TO DO
When you reach the line that contains "خواص سکنجبین برای بدن؛ آیا این نوشید" in the data below, start reproducing lines exactly, and stop after the line that contains "بدون دیدگاه".

[Saved data entries]

--- START ---

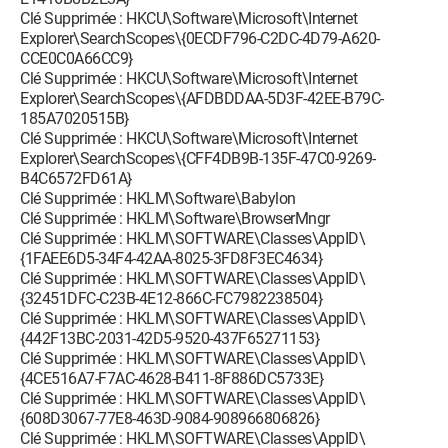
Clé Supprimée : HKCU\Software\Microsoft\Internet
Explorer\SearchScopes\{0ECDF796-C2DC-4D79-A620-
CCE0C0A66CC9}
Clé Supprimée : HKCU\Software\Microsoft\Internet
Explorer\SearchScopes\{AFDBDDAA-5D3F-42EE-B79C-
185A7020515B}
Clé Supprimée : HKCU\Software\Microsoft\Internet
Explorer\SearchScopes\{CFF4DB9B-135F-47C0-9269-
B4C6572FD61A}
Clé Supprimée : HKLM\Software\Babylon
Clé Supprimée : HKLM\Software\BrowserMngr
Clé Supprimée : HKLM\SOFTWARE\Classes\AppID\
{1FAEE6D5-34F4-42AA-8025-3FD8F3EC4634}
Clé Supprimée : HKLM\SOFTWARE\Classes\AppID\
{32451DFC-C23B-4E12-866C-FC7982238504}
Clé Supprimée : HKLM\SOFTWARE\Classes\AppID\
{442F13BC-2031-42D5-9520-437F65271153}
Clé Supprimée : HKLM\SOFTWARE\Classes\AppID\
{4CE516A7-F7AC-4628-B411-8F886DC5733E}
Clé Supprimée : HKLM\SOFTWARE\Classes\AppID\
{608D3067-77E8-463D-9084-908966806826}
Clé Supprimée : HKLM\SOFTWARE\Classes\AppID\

--- END ---
--- START ---

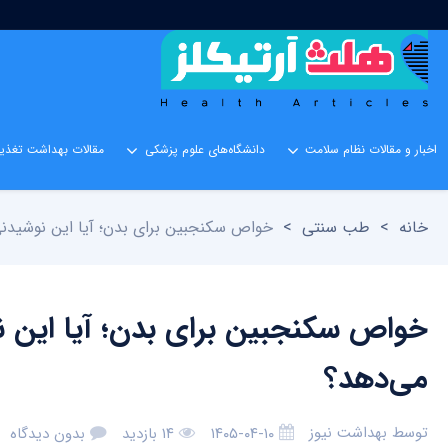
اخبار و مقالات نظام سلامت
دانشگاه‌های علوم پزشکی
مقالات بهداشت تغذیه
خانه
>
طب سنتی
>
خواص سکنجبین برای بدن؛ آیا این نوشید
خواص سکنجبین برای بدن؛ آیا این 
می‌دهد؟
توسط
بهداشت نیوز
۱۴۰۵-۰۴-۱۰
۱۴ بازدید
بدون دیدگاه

--- END ---

REPLY TO THE EXERCISE
خواص سکنجبین برای بدن؛ آیا این نوشید
خواص سکنجبین برای بدن؛ آیا این 
می‌دهد؟
توسط
بهداشت نیوز
۱۴۰۵-۰۴-۱۰
۱۴ بازدید
بدون دیدگاه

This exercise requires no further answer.